*** Entries shown Section Begins ***

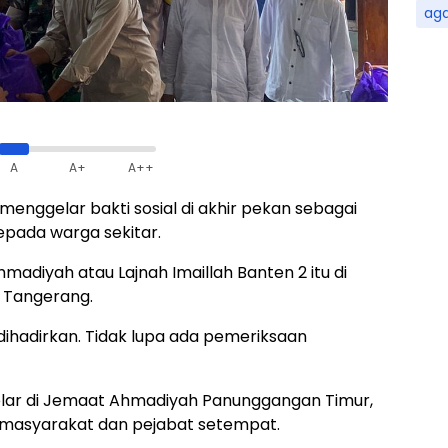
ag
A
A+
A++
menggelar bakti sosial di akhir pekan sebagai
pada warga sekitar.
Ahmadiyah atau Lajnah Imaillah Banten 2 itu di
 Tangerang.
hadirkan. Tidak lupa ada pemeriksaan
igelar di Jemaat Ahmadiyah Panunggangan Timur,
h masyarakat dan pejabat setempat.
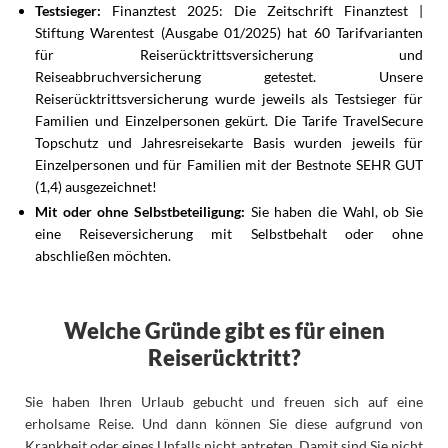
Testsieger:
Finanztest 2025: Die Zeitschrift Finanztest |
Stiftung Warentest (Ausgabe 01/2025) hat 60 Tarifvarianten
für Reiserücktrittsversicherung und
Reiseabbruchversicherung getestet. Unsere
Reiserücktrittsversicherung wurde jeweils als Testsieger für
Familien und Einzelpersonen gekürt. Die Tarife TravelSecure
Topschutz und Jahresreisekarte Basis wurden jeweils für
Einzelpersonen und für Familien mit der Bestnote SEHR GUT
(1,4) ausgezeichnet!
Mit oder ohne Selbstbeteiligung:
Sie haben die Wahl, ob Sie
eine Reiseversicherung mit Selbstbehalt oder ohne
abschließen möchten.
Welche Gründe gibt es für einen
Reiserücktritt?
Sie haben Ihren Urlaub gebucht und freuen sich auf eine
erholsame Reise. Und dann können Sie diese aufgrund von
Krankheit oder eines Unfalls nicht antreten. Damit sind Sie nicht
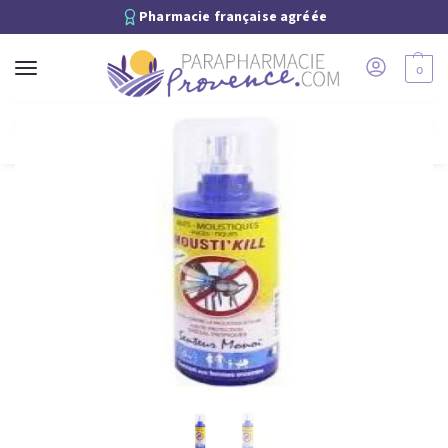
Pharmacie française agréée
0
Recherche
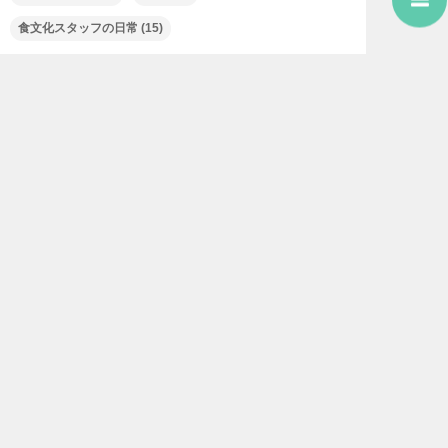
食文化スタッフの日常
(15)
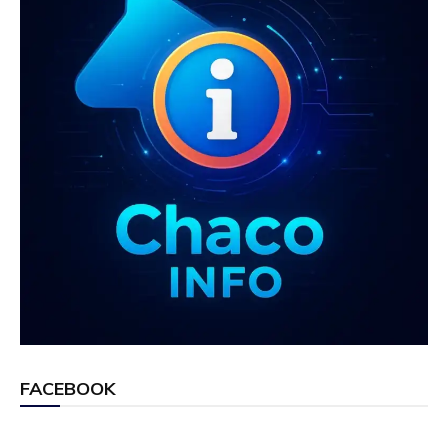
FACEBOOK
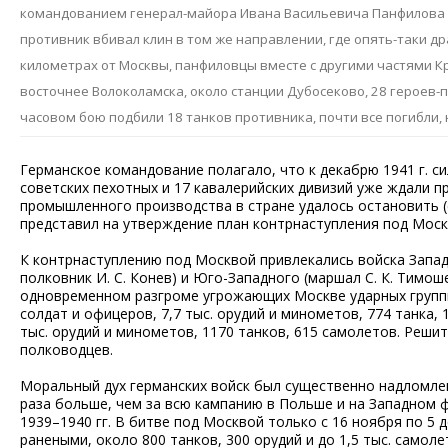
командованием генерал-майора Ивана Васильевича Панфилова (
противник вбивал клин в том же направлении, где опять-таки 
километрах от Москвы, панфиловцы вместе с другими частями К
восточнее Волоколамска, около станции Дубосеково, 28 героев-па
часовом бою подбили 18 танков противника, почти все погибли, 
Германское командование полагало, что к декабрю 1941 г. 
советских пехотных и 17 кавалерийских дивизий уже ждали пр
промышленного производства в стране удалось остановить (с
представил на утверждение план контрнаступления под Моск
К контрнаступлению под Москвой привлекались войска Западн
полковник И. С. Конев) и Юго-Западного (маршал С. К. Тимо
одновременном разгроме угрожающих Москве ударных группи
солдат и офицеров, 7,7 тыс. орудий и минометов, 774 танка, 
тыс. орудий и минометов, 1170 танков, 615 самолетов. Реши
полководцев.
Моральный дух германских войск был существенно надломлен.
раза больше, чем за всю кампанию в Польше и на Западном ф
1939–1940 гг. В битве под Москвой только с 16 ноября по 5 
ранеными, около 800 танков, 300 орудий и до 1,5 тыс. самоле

*** Entries shown Section Ends ***
*** Entries shown Section Begins ***

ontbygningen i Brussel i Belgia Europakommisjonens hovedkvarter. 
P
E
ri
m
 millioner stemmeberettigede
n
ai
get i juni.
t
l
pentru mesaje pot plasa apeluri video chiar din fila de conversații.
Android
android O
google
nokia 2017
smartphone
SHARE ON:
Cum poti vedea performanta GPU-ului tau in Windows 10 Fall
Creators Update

*** Entries shown Section Ends ***

● **Task prompt**: Transcribe exactly the lines above, beginning at the one with "Topschutz und Jahresreisekarte" and going up to and including the one with "командованием генерал-майора Ивана". Pictures do not belong in the copy.

● **Solved problem**:
Topschutz und Jahresreisekarte Basis wurden jeweils für
Einzelpersonen und für Familien mit der Bestnote SEHR GUT
(1,4) ausgezeichnet!
Mit oder ohne Selbstbeteiligung:
Sie haben die Wahl, ob Sie
eine Reiseversicherung mit Selbstbehalt oder ohne
abschließen möchten.
Welche Gründe gibt es für einen
Reiserücktritt?
Sie haben Ihren Urlaub gebucht und freuen sich auf eine
erholsame Reise. Und dann können Sie diese aufgrund von
Krankheit oder eines Unfalls nicht antreten. Damit sind Sie nicht
Pharmacie française agréée
0
Recherche
食文化スタッフの日常
(15)
FACEBOOK
командованием генерал-майора Ивана Васильевича Панфилова (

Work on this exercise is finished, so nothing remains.